# [Your task]
Your answer should consist of the lines in the data below that contain "will".

═══ Recorded information

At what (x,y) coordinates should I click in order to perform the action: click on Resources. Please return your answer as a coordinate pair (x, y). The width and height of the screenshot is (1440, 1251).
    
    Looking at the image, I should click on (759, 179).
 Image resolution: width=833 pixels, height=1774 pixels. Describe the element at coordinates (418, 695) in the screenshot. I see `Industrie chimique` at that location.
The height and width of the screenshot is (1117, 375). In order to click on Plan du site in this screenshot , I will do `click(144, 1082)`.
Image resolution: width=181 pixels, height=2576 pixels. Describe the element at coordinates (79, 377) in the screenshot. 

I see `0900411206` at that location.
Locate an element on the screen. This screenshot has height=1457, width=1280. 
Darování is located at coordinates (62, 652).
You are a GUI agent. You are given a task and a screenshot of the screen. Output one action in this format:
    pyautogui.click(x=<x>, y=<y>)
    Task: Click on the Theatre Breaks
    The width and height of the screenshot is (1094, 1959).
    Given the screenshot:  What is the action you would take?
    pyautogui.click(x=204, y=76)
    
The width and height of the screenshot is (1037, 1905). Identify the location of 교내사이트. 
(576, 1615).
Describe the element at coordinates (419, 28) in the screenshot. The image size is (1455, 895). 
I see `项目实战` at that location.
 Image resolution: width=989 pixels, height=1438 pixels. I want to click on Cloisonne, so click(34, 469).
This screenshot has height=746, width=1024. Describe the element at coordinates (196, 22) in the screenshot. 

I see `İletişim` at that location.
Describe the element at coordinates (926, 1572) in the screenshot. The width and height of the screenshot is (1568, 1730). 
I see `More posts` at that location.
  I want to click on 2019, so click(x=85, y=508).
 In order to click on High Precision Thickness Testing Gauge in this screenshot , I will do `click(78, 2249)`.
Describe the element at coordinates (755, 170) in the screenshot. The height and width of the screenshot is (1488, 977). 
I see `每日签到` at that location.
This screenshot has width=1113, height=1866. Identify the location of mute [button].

══════

# [Answer section]
The height and width of the screenshot is (1117, 375). In order to click on Plan du site in this screenshot , I will do `click(144, 1082)`.
 In order to click on High Precision Thickness Testing Gauge in this screenshot , I will do `click(78, 2249)`.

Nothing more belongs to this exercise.